(Data to examine Opens)

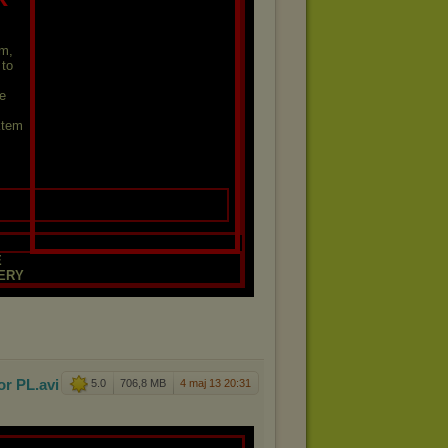
m,
 to
ce
ktem
E
ERY
or PL
.avi
5.0
706,8 MB
4 maj 13 20:31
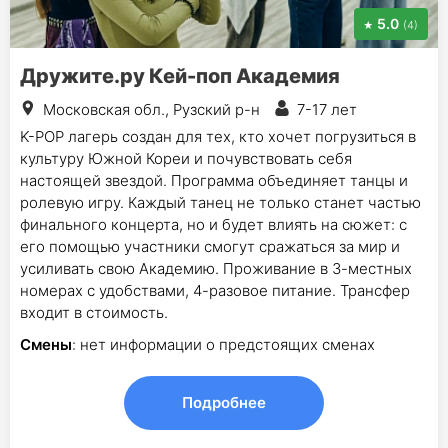
5.0
(4)
Дружите.ру Кей-поп Академия
Московская обл., Рузский р-н
7-17 лет
K-POP лагерь создан для тех, кто хочет погрузиться в
культуру Южной Кореи и почувствовать себя
настоящей звездой. Программа объединяет танцы и
ролевую игру. Каждый танец не только станет частью
финального концерта, но и будет влиять на сюжет: с
его помощью участники смогут сражаться за мир и
усиливать свою Академию. Проживание в 3-местных
номерах с удобствами, 4-разовое питание. Трансфер
входит в стоимость.
Смены
: нет информации о предстоящих сменах
Подробнее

(Data to examine Closes)

Work to complete: Drop the images; copy every entry above exactly.

Written solution:
m,
 to
ce
ktem
E
ERY
or PL
.avi
5.0
706,8 MB
4 maj 13 20:31
5.0
(4)
Дружите.ру Кей-поп Академия
Московская обл., Рузский р-н
7-17 лет
K-POP лагерь создан для тех, кто хочет погрузиться в
культуру Южной Кореи и почувствовать себя
настоящей звездой. Программа объединяет танцы и
ролевую игру. Каждый танец не только станет частью
финального концерта, но и будет влиять на сюжет: с
его помощью участники смогут сражаться за мир и
усиливать свою Академию. Проживание в 3-местных
номерах с удобствами, 4-разовое питание. Трансфер
входит в стоимость.
Смены
: нет информации о предстоящих сменах
Подробнее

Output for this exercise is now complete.